00:23:20.520 Once the job is passed to the manager, it uses the BR pop command, a blocking list primitive that pulls jobs from the queues and executes them. If no jobs are available, it will wait for new jobs.
00:24:01.740 The manager flow involves decoding the payload, verifying its integrity, invoking the middleware for rejection opportunities, and finally executing the job by instantiating its class and calling its perform method.
00:24:51.180 Lastly, let's touch on the Sidekiq dashboard: a simple Rack application that displays job views in an easy-to-read format. The Pro and Enterprise versions are also gems that you can buy licenses for to get credentials for your gem files.
00:25:45.720 That covers Sidekiq for my talk. If you have any questions, please feel free to ask!
00:26:01.680 Thank you!
00:26:06.960 I have a question. You had a slide where a job was scheduled inside a transaction and you mentioned a race condition was present, yet you also noted that the new version of Sidekiq fixes this race condition.
00:26:44.400 Just let me find it...yes, this one! I’m curious, how does it handle that?
00:27:24.540 Exactly how will Sidekiq 7 deal with that problem?
00:27:46.440 To be honest, I don't know yet. The pull request is still open, and the release date has not been confirmed. Nevertheless, it has been a critical focus for the team.
00:28:49.680 So to clarify, it will ensure that the job does not execute until after the transaction commits successfully, is that right?
00:29:28.740 Yes, indeed! The job will wait until the transaction commits in the database.
00:30:02.280 Thank you for the insightful presentation!
00:30:39.960 Regarding keeping jobs simple, I have observed conflicting recommendations.
00:31:03.300 One suggests always using jobs only as wrappers for your service object call, while another recommends treating the job as a Ruby object and performing logic there.
00:31:45.480 Do you have a preference for either approach?
00:32:01.920 It all depends on the situation. I typically prefer performing basic checks before calling a service object to avoid duplication.
00:32:53.520 Though using service objects is common in practice, especially with Sidekiq's delayed extension. While the delay feature will be removed in Sidekiq 7, you can expect a separate gem offering similar capabilities.
00:33:41.520 Regarding scheduling numerous jobs at once, I generally recommend utilizing the batching feature, which allows for batch processing of thousands of jobs and you can also receive callbacks once they are all finished.

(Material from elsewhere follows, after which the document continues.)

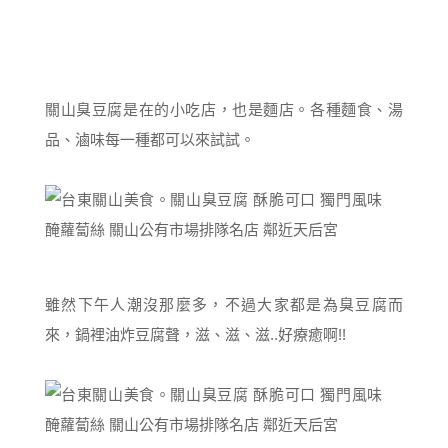
關山臭豆腐是在的小吃店，也是麵店。各種麵食、湯
品、滷味每一種都可以來試試。
雖然下午人潮沒那麼多，不過大家都是為臭豆腐而
來，鍋裡油炸豆腐聲，滋、滋、滋..好療癒啊!!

00:34:35.520 Implementing such techniques is crucial for common scalability and managing job loads.
00:35:15.720 Lastly, if you find yourself in a situation where jobs consume messages from a queue and handle the same record simultaneously, it's important to consider properly managing job execution.
00:36:06.590 Ensuring you maintain consistency prevents unnecessary duplication and keeps your jobs streamlined.
00:36:18.140 That wraps up my presentation, thank you for your time!